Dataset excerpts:
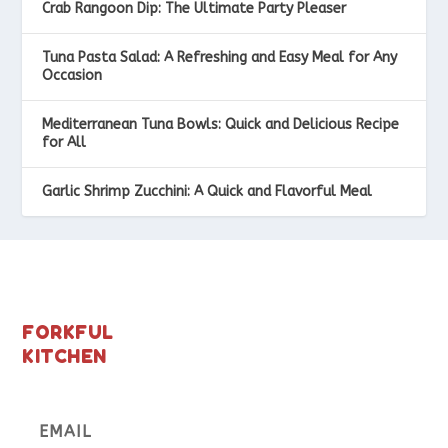
Crab Rangoon Dip: The Ultimate Party Pleaser
Tuna Pasta Salad: A Refreshing and Easy Meal for Any
Occasion
Mediterranean Tuna Bowls: Quick and Delicious Recipe
for All
Garlic Shrimp Zucchini: A Quick and Flavorful Meal
FORKFUL
KITCHEN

**THE PROBLEM:** Print exactly the stretch of lines beginning with the one that holds "Garlic Shrimp Zucchini: A" and ending at the last line above.

**EXERCISE SOLUTION:**
Garlic Shrimp Zucchini: A Quick and Flavorful Meal
FORKFUL
KITCHEN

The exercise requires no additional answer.